JOGJA – Sudah hampir separuh jalan ARTJOG MMXIX berlangsung, sejak dibuka mulai 25 Juli lalu hingga 25 Agustus mendatang. Festival seni kontemporer tahunan ini konsisten digelar di Jogja National Museum (JNM) dengan mengusung tema ”Common Space”.
Panitia publikasi ARTJOG MMXIX Dhimas Langgeng mengatakan, setidaknya sekitar 1.000 orang pengunjung datang dalam satu hari. ”Paling ramai siang sampai sore sih, mungkin karena untuk foto-foto di luar masih terang, kalau agak malam mulai lebih lengang,” jelasnya saat ditemui Radar Jogja akhir pekan lalu.
Dhimas menambahkan, untuk jumlah karya seni dan senimannya memang lebih sedikit dibanding Artjog di tahun-tahun sebelumnya. Hanya 39 peserta. Namun menampilkan lebih banyak kolaborasi antarseniman. Menghasilkan karya yang lebih masif dan kompleks juga.
Salah satu kolaborasi yang cukup menarik pengunjung yakni Warung Murakabi dari Piramida Gerilya. Instalasi seni berbentuk warung dengan nuansa kampung ini berada di lantai satu. Kolaborasi yang diusung oleh Singgih S Kartono dan Indieguerillas, bersama Lulu Lutfi Labibi, Agung Satriya, Adamuda, dan Sindhu Prasastyo.

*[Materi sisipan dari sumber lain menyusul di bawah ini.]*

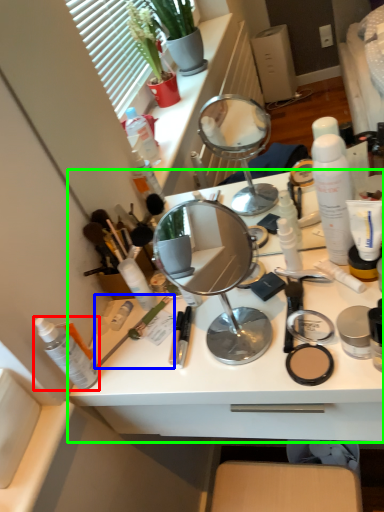 Question: Which object is positioned closest to toiletry (highlighted by a red box)? Select from brush (highlighted by a blue box) and desk (highlighted by a green box).

Choices:
 (A) brush
 (B) desk

Answer: (A) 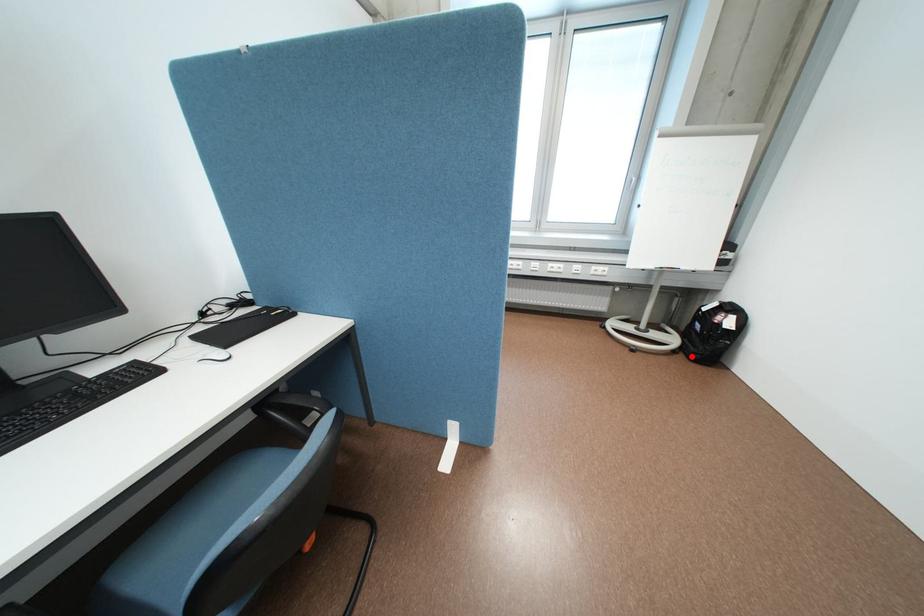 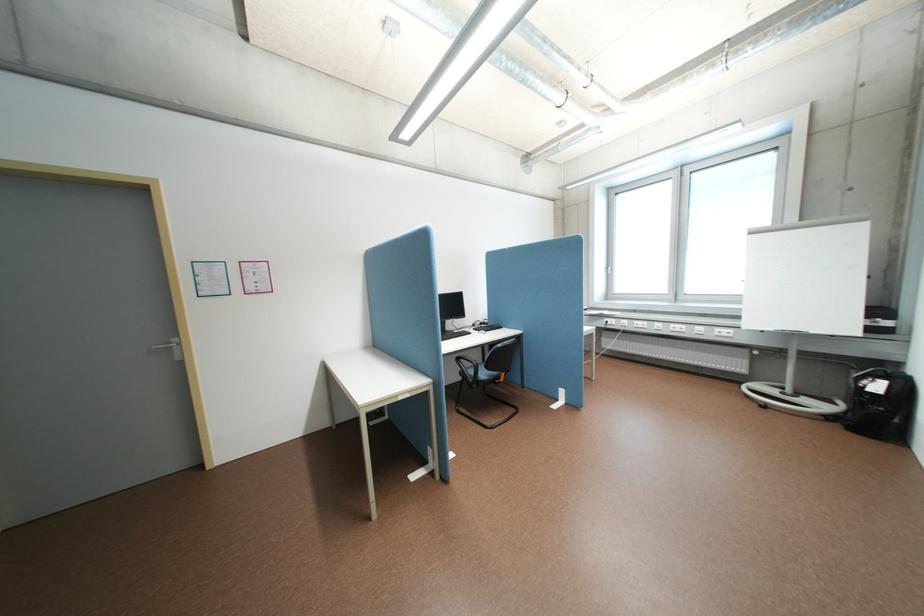 Question: A red point is marked in image1. In image2, is the corresponding 3D point closer to the camera or farther? Reply with the corresponding letter.

Choices:
 (A) The corresponding 3D point is closer.
 (B) The corresponding 3D point is farther.

Answer: (A) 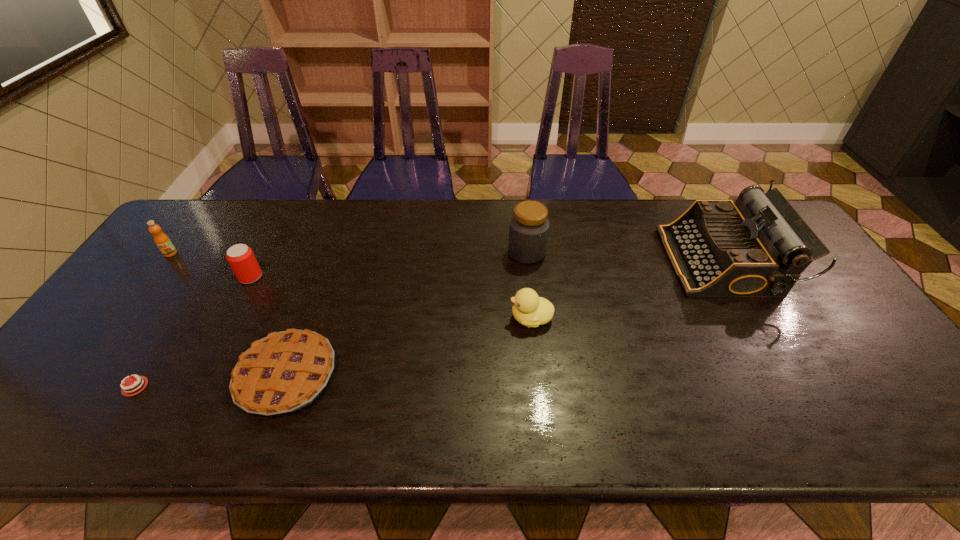 Locate an element on the screen. This screenshot has height=540, width=960. free point between the orange juice and the chocolate cake is located at coordinates (153, 320).

You are a GUI agent. You are given a task and a screenshot of the screen. Output one action in this format:
    pyautogui.click(x=<x>, y=<y>)
    Task: Click on the free point between the fifth object from right to left and the orange juice
    The image size is (960, 540).
    Given the screenshot: What is the action you would take?
    pyautogui.click(x=210, y=265)

You are a GUI agent. You are given a task and a screenshot of the screen. Output one action in this format:
    pyautogui.click(x=<x>, y=<y>)
    Task: Click on the free area in between the jar and the leftmost object
    The height and width of the screenshot is (540, 960).
    Given the screenshot: What is the action you would take?
    pyautogui.click(x=348, y=253)

Where is `free spot between the leftmost object and the chocolate cake`? This screenshot has width=960, height=540. free spot between the leftmost object and the chocolate cake is located at coordinates (153, 320).

Find the location of a particular element. This screenshot has width=960, height=540. vacant space in between the rightmost object and the jar is located at coordinates (624, 256).

Select which object is the fifth closest to the duckling. Please provide its 2D coordinates. Your answer should be formatted as a tuple, i.e. [(x, y)], where the tuple contains the x and y coordinates of a point satisfying the conditions above.

[(124, 392)]

Select which object is the second closest to the fifth object from right to left. Please provide its 2D coordinates. Your answer should be formatted as a tuple, i.e. [(x, y)], where the tuple contains the x and y coordinates of a point satisfying the conditions above.

[(163, 242)]

I want to click on free space that satisfies the following two spatial constraints: 1. on the front label of the leftmost object; 2. on the left side of the pie, so click(79, 377).

Where is `free space that satisfies the following two spatial constraints: 1. on the surface of the jar near the warning symbol; 2. on the front label of the orange juice`? The height and width of the screenshot is (540, 960). free space that satisfies the following two spatial constraints: 1. on the surface of the jar near the warning symbol; 2. on the front label of the orange juice is located at coordinates (527, 253).

This screenshot has height=540, width=960. In order to click on vacant space that satisfies the following two spatial constraints: 1. on the front label of the beer can; 2. on the right side of the orange juice in this screenshot , I will do `click(153, 277)`. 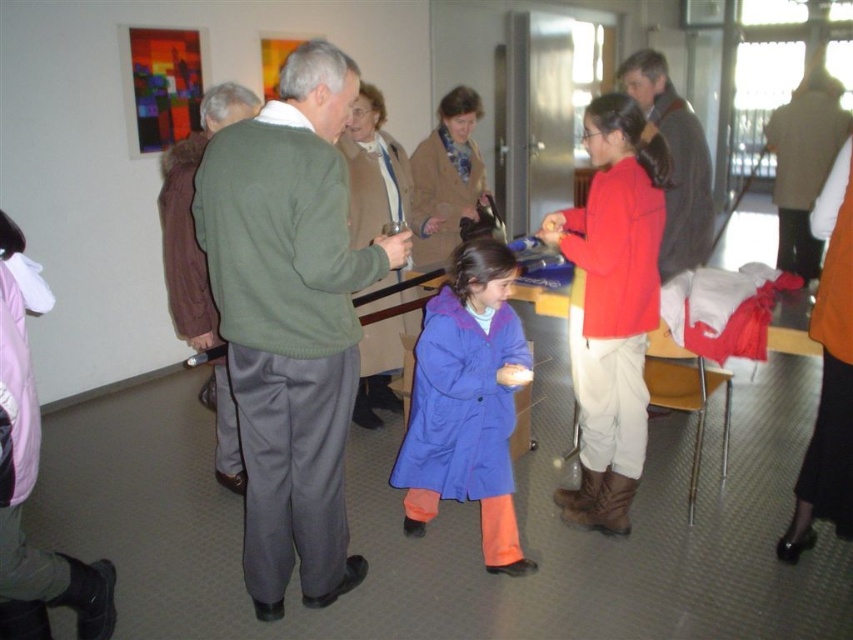 Question: Which of the following is the closest to the observer?

Choices:
 (A) (672, 122)
 (B) (428, 499)
 (C) (321, 531)

Answer: (C)

Question: Is green sweater at center to the right of dark gray sweater at upper right from the viewer's perspective?

Choices:
 (A) yes
 (B) no

Answer: (B)

Question: Which point appears closest to the camera in this image?

Choices:
 (A) click(x=601, y=230)
 (B) click(x=697, y=120)
 (C) click(x=316, y=250)

Answer: (C)

Question: Observing the image, what is the correct spatial positioning of green sweater at center in reference to dark gray sweater at upper right?

Choices:
 (A) right
 (B) left

Answer: (B)

Question: Estimate the real-world distances between objects in this image. Which object is farther from the green fabric jacket at center?

Choices:
 (A) green sweater at center
 (B) matte red jacket at center
 (C) dark gray sweater at upper right
 (D) matte blue coat at center

Answer: (C)

Question: Considering the relative positions of green fabric jacket at center and dark gray sweater at upper right in the image provided, where is green fabric jacket at center located with respect to dark gray sweater at upper right?

Choices:
 (A) above
 (B) below

Answer: (B) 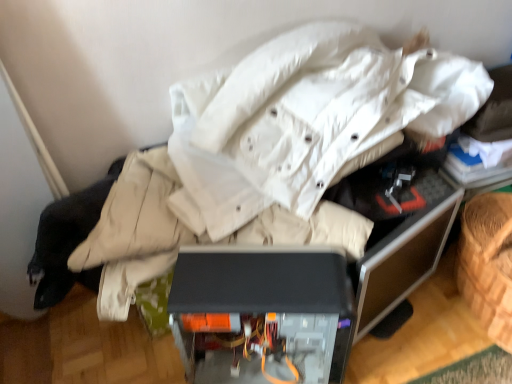 Question: Is transparent plastic case at center a part of matte black computer case at center?

Choices:
 (A) yes
 (B) no

Answer: (B)

Question: Is matte black computer case at center smaller than transparent plastic case at center?

Choices:
 (A) no
 (B) yes

Answer: (A)

Question: Would you say matte black computer case at center is a long distance from transparent plastic case at center?

Choices:
 (A) yes
 (B) no

Answer: (B)

Question: Considering the relative sizes of matte black computer case at center and transparent plastic case at center in the image provided, is matte black computer case at center taller than transparent plastic case at center?

Choices:
 (A) yes
 (B) no

Answer: (B)

Question: Is matte black computer case at center looking in the opposite direction of transparent plastic case at center?

Choices:
 (A) yes
 (B) no

Answer: (A)

Question: From a real-world perspective, is matte black computer case at center on transparent plastic case at center?

Choices:
 (A) no
 (B) yes

Answer: (A)

Question: Can you confirm if transparent plastic case at center is smaller than matte black computer case at center?

Choices:
 (A) no
 (B) yes

Answer: (B)

Question: Is transparent plastic case at center shorter than matte black computer case at center?

Choices:
 (A) no
 (B) yes

Answer: (A)

Question: Does transparent plastic case at center come behind matte black computer case at center?

Choices:
 (A) yes
 (B) no

Answer: (A)

Question: Is transparent plastic case at center to the left of matte black computer case at center from the viewer's perspective?

Choices:
 (A) no
 (B) yes

Answer: (A)

Question: From a real-world perspective, is transparent plastic case at center positioned over matte black computer case at center based on gravity?

Choices:
 (A) yes
 (B) no

Answer: (A)

Question: Is transparent plastic case at center positioned with its back to matte black computer case at center?

Choices:
 (A) no
 (B) yes

Answer: (A)

Question: From the image's perspective, is transparent plastic case at center positioned above or below matte black computer case at center?

Choices:
 (A) below
 (B) above

Answer: (B) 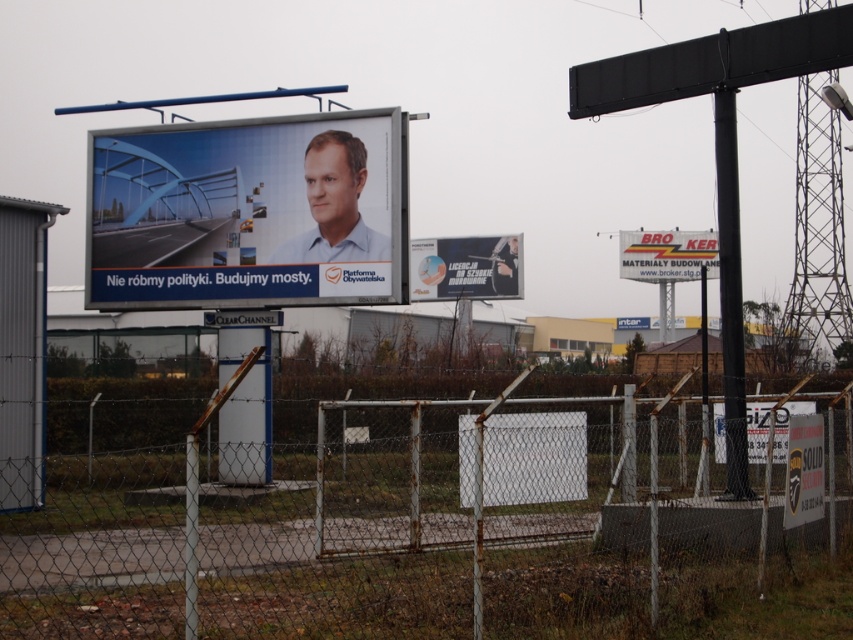 Does rusty chain-link fence at lower center appear on the left side of matte plastic billboard at center?

No, rusty chain-link fence at lower center is not to the left of matte plastic billboard at center.

Who is positioned more to the right, rusty chain-link fence at lower center or matte plastic billboard at center?

rusty chain-link fence at lower center

Which is behind, point (213, 592) or point (107, 195)?

Positioned behind is point (107, 195).

Locate an element on the screen. rusty chain-link fence at lower center is located at coordinates (434, 522).

Does rusty chain-link fence at lower center have a larger size compared to black glossy poster at center?

Indeed, rusty chain-link fence at lower center has a larger size compared to black glossy poster at center.

Is point (126, 554) farther from viewer compared to point (467, 276)?

That is False.

This screenshot has width=853, height=640. What are the coordinates of `rusty chain-link fence at lower center` in the screenshot? It's located at (434, 522).

The width and height of the screenshot is (853, 640). Describe the element at coordinates (434, 522) in the screenshot. I see `rusty chain-link fence at lower center` at that location.

Locate an element on the screen. The height and width of the screenshot is (640, 853). rusty chain-link fence at lower center is located at coordinates (434, 522).

Locate an element on the screen. rusty chain-link fence at lower center is located at coordinates (434, 522). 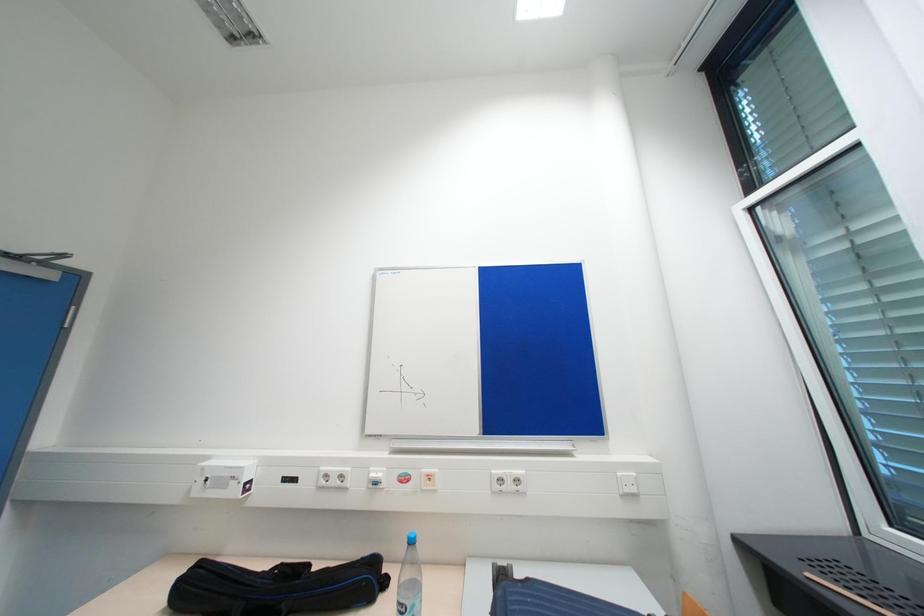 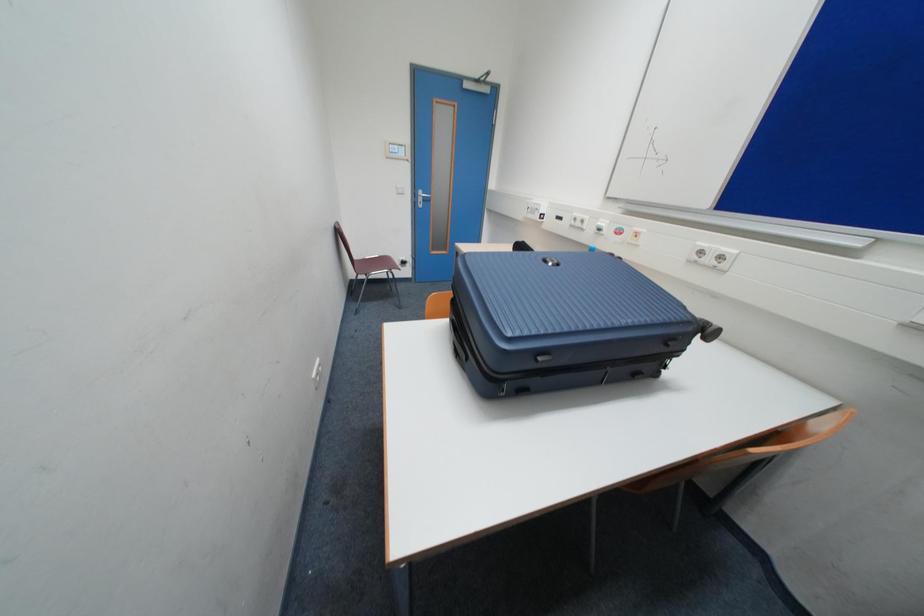 First-person continuous shooting, in which direction is the camera rotating?

The camera rotated toward left-down. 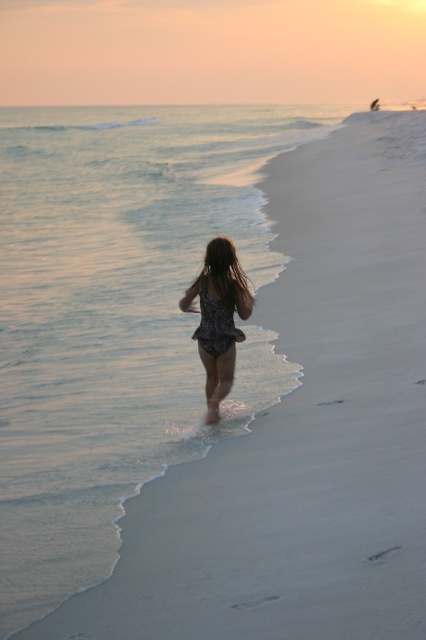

Singgih menjelaskan, Warung Murakabi ini sebagai awal memulai gerakan kreatif berbasis lokalitas, untuk mewujudkan kemandirian dan kelestarian. Murakabi diambil dari bahasa Jawa yang artinya bermanfaat bagi sesama dan mencukupi. Selaras dengan tema Common Space, karya ini dibuat dengan menerapkan asas gotong royong. ”Ini semua nilai-nilai lokal yang ingin dirasakan di kehidupan sehari-hari, di mana produsen dan konsumen ketemu,” jelasnya.
Jika masuk ke area Warung Murakabi, penunjung disambut dengan suara “Tumbas..”. Suara tersebut, kata Singgih, sebagai perwujudan dari ingatan tentang warung zaman dulu.
”Ada bunyi tumbas, dulu kita kalau ke warung seperti itu, ada chemistry yang ingin kamu temukan kembali dalam kehidupan sekarang, sangat perlu di tengah kehidupan yang semakin materialistis dan individualistis,” bebernya. (*/tif/ila)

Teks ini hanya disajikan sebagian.